2014-01-03 19:16:16

by Knut Petersen

[permalink] [raw]
Subject: [BUG 3.13.0-rc6] reiserfs possible circular locking dependency

Rebooting after a power failure on an openSuSE 13.1 system
with kernel 3.13.0-rc6 triggered the attached lockdep warning.

cu,
Knut


Attachments:
lockdep_reiser (7.94 kB)

2014-01-03 19:46:33

by Linus Torvalds

[permalink] [raw]
Subject: Re: [BUG 3.13.0-rc6] reiserfs possible circular locking dependency

On Fri, Jan 3, 2014 at 11:16 AM, Knut Petersen
<[email protected]> wrote:
> Rebooting after a power failure on an openSuSE 13.1 system
> with kernel 3.13.0-rc6 triggered the attached lockdep warning.
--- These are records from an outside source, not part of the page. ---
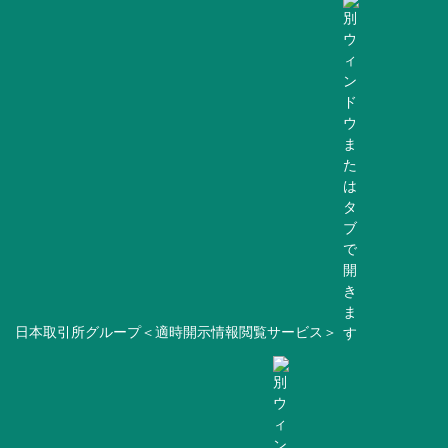
日本取引所グループ＜適時開示情報閲覧サービス＞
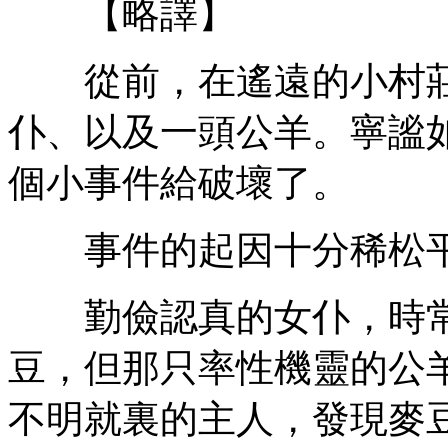
【略譯】
從前，在遙遠的小村莊
仆、以及一頭公羊。寧謐
個小事件給破壞了。
事件的起因十分稀松平常
勤儉認真的女仆，時常
豆，但那只率性機靈的公
不明就裏的主人，發現麥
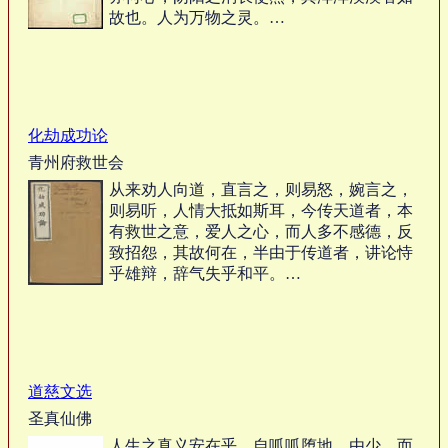
故也。人为万物之灵。…
化劫成功论
青州府救世会
从来劝人向道，直言之，则易怒，婉言之，
则易听，人情大抵如斯耳，今传天道者，本
有救世之意，爱人之心，而人多不感德，反
致招怨，其故何在，半由于传道者，讲论恃
乎雄辩，辞气失乎和平。…
道慈文选
圣真仙佛
人生之真义安在乎。自呱呱堕地，由少、而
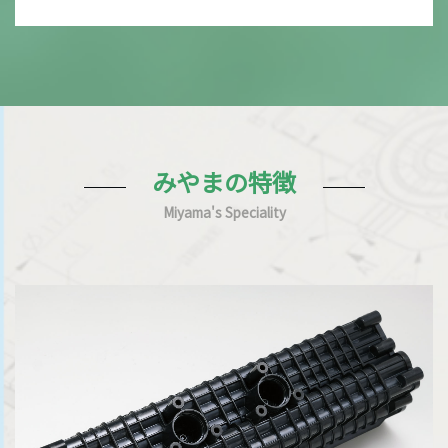
みやまの特徴
Miyama's Speciality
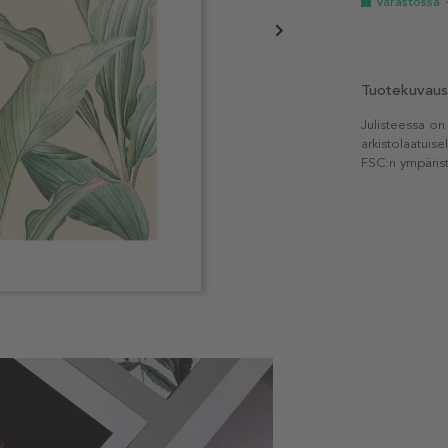
Varastossa
Tuotekuvaus
Julisteessa on
arkistolaatuise
FSC:n ympärist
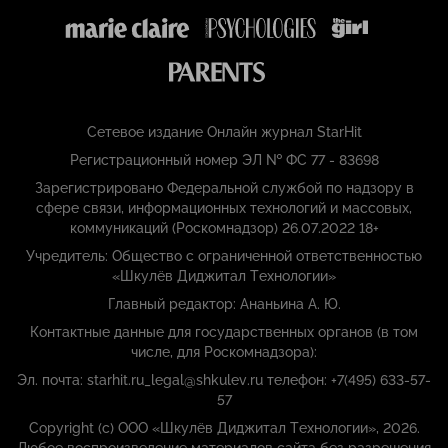
Сетевое издание Онлайн журнал StarHit
Регистрационный номер ЭЛ № ФС 77 - 83698
Зарегистрировано Федеральной службой по надзору в
сфере связи, информационных технологий и массовых,
коммуникаций (Роскомнадзор) 26.07.2022 18+
Учредитель: Общество с ограниченной ответственностью
«Шкулёв Диджитал Технологии»
Главный редактор: Ананьина А. Ю.
Контактные данные для государственных органов (в том
числе, для Роскомнадзора):
Эл. почта: starhit.ru_legal@shkulev.ru телефон: +7(495) 633-57-
57
Copyright (с) ООО «Шкулёв Диджитал Технологии», 2026.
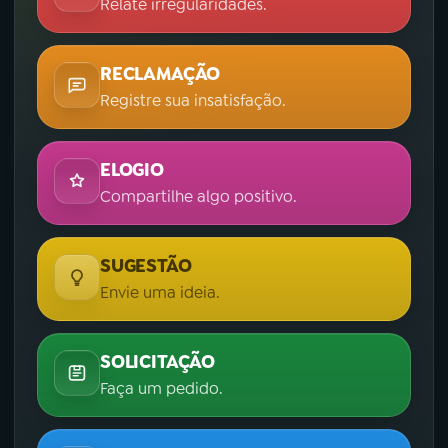
Relate irregularidades.
RECLAMAÇÃO
Registre sua insatisfação.
ELOGIO
Compartilhe algo positivo.
SUGESTÃO
Envie uma ideia.
SOLICITAÇÃO
Faça um pedido.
Hmm. It seems to be that the *normal* sequence should be:

- get i_mutex, call lookup, which gets sbi->lock (reiserfs_write_lock)

but in the mounting path, we have special circumstances.

That finish_unfinished() function does

- reiserfs_write_lock_nested() .
- remove_save_link
- iput(inode) with the write lock held

and that can apparently end up taking i_mutex in open_xa_dir (and then
recursively the write lock, but that's an explicitly recursive lock,
so that part should be ok).

Now, I don't think this can *really* deadlock with the normal order of
operations, because during mounting there is no other process that can
take those in the reverse order (since the filesystem isn't live), but
I do wonder if we should just release the reiserfs write lock over the
iputs. We release it in other parts anyway (like for the quota off)

Jeff, you already touched this exact case in commit d2d0395fd177
("reiserfs: locking, release lock around quota operations") except
that was for those quota operation cases.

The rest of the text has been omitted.